According to WorkSafeBC data first reported on by the Tyee and updated for the Straight, for the period July 2012 to December 2015, only 51 percent of 277 B.C. first responders who filed a mental-health claim saw their case approved. (These statistics exclude the RCMP and Transit Police.)

In a telephone interview, Jennifer Leyen, director of special care services for WorkSafeBC, emphasized those numbers do not mean 49 percent of claims were rejected.

She supplied a statistical breakdown showing that of 136 first responders’ mental-health claims not approved, 15 percent were stamped “no adjudication required”, which means that paperwork was only filed for “informational purposes” and did not include a claim for health-care costs or lost wages.
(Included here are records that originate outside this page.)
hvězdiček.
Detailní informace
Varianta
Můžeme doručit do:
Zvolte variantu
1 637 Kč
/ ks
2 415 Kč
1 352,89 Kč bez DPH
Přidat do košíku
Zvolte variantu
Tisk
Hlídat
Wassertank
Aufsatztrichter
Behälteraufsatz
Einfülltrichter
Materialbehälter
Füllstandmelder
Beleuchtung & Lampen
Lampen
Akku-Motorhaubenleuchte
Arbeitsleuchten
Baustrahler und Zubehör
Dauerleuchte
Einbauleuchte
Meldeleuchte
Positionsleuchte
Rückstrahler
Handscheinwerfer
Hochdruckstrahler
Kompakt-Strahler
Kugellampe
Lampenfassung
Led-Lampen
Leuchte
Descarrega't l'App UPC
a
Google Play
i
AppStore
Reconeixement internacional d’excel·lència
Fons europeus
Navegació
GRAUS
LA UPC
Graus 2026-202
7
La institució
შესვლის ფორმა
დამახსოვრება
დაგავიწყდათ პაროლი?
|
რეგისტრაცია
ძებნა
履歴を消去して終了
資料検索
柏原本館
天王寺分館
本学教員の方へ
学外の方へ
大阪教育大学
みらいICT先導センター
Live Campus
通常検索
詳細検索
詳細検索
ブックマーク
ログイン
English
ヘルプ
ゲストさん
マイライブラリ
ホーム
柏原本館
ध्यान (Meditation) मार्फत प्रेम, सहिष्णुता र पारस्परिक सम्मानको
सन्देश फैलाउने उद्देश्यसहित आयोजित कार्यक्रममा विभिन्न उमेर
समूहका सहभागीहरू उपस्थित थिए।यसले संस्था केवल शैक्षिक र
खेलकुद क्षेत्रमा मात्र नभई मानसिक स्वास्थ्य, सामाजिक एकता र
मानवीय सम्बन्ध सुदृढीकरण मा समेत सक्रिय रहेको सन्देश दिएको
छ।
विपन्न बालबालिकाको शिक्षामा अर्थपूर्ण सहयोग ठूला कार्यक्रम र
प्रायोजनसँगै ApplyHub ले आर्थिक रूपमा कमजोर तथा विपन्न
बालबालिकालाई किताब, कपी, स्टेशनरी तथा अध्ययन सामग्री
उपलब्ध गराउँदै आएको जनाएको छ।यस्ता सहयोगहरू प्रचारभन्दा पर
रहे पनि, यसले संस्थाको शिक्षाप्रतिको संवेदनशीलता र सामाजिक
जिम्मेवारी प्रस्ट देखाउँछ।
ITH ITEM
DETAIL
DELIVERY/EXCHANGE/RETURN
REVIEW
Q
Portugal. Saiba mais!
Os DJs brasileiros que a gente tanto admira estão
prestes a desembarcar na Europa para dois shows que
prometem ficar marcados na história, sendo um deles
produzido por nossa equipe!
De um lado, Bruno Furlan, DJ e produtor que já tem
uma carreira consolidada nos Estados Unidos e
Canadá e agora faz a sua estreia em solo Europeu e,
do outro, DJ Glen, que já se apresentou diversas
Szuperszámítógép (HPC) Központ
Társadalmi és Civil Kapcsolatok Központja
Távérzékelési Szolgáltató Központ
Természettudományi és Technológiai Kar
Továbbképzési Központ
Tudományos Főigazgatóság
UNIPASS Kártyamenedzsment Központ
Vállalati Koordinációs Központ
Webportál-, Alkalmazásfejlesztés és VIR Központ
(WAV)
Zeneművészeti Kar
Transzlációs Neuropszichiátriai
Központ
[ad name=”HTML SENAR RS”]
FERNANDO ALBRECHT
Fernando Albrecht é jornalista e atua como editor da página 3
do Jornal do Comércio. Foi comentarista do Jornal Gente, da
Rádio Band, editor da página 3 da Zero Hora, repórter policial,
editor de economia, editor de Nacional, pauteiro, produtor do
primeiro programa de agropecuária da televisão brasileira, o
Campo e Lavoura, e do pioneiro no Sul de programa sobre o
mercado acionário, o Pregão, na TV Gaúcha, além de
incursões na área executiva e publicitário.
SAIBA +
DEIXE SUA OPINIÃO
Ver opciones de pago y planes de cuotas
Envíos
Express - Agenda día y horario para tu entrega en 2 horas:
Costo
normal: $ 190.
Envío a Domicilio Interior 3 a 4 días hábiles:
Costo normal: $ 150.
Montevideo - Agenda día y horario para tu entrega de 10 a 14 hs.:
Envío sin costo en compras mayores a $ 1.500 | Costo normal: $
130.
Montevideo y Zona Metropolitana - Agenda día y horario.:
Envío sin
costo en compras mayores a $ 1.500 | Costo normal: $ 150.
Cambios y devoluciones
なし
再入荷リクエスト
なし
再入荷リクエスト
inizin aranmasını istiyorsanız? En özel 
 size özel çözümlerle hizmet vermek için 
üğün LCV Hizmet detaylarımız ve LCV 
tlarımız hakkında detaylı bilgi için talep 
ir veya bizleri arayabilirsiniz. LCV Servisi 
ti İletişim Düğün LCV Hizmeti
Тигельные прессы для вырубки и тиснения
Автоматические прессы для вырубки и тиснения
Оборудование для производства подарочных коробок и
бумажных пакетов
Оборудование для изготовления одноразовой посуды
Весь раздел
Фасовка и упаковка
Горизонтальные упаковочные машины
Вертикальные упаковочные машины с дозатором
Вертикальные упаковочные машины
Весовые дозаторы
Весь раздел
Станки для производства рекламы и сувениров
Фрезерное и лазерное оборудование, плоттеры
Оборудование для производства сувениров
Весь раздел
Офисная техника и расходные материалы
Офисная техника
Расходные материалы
Another 32 percent of disallowed claims were suspended, meaning the applicant dropped out of the claims process before a resolution was reached.

Leyen also emphasized that the acceptance rate for mental-health claims filed by first responders was significantly higher than that of all mental-health claims. That number was just 26 percent.

“We accept a significantly higher percentage of first-responder claims than we do any other employer group,” Leyen said. “It is double.”

But she conceded WorkSafeBC accepts a smaller percentage of mental-health claims than it does of the claims it receives as a whole (the bulk of which involve physical injuries). According to Leyen, the acceptance rate for all WorkSafeBC claims hovers around 91 or 92 percent.

“Because the mental-health legislation is very specific about what gets accepted under this part of our legislation, there is much more adjudication required,” she explained. “And we do have a higher disallow rate.”

Leyen noted that changes enacted in July 2012 broadened the scope of mental-health claims deemed eligible for WorkSafeBC compensation. Whereas the rules once said an individual had to be on the scene of a traumatic event—a car accident, for example—now they also cover mental-health challenges that can result from what WorkSafeBC calls “work-place stressors”.

Shenher benefited directly from that legislative change. His claim was initially rejected on the grounds he had not spent time on the farm where Pickton took his victims. It was only accepted by WorkSafeBC when it was reviewed again under the revised legislation.

“I understand how difficult it is to get your head around how PTSD manifests itself,” he said. “It is really weird, the things you can do, the things that you can’t do, the things that trigger you, and the things that are okay. It’s different for everybody.”

At the same time, Shenher questioned whether there’s a need for an arduous review process of mental-health claims. He suggested there’s already such a degree of stigma around mental health, especially in the tradition-bound environment of a police department, that only people with a very pressing need for help ask for it.

Shane Simpson, NDP MLA for Vancouver-Hastings, worked with first responders to draft a private member’s bill that would see WorkSafeBC handle first responders’ mental-health claims with a “presumptive” approach.

“For somebody who was diagnosed with that [PTSD] who is a first responder, the claim would be accepted immediately, without any further processes, unless there was a glaring reason to review it,” Simpson explained in a telephone interview.

He said he introduced that bill last March, but, without government support, he doesn’t expect it to go anywhere.

Simpson maintains that a presumptive approach to mental-health claims is important because a mental-health challenge is very different from a physical injury. He said a condition like PTSD can make the WorksafeBC claims process seem especially daunting, hence the organization’s high percentage of suspended mental-health claims.

“One of the challenges with PTSD is, it’s an area where, because of people’s health condition, they get frustrated,” he said. “And numbers of them don’t follow through to the end of that [WorkSafeBC] process, because of their level of depression.”

The Tyee’s May 20 article presents the stories of several first responders who struggled with long and difficult processes of filing mental-health claims with WorkSafeBC. Shenher recalled how hard the process was for him before his claim was finally accepted in 2012.

“And when you get denied—” Shenher paused. “It’s devastating.”